WHAT THIS TASK INVOLVES:
If a line in the data below contains "転生したらスライムだった件", copy it.

(INPUT DATA begins)

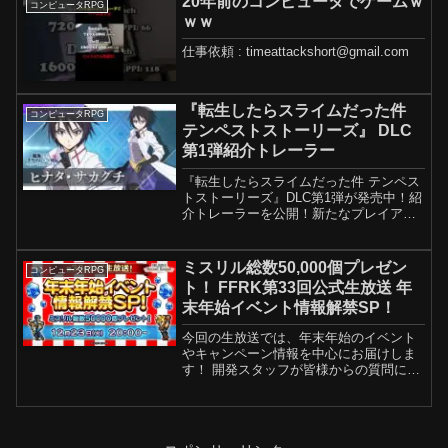
20年前のコンピュータでゲームｗ
コンピュータRPG
ｗｗ
仕事依頼 : timeattackshort@gmail.com
『転生したらスライムだった件
コンピュータRPG
テンペストストーリーズ』 DLC
第1弾紹介トレーラー
『転生したらスライムだった件 テンペス
トストーリーズ』DLC第1弾が発売中！紹
介トレーラーを公開！新たなプレイアブ
ルキャラクター ヒナタや新シナリオを追
加！スミレとヒナタを繋ぐ物語をお見逃
しなく！======================...
ミスリル総数50,000個プレゼン
コンピュータRPG
ト！ FFRK第33回公式生放送 年
末年始イベント情報解禁SP！
今回の生放送では、年末年始のイベント
やキャンペーン情報を中心にお届けしま
す！ 開発スタッフが皆様からの質問にお
答えする、Q&Aのコーナーも開催いたし
ますよ♪ また、プロデューサーが高難易
度ダンジョンを実況プレイするコーナー
も実施予定ですので...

(INPUT DATA ends)

RESPONSE TO THE EXERCISE:
『転生したらスライムだった件
『転生したらスライムだった件 テンペス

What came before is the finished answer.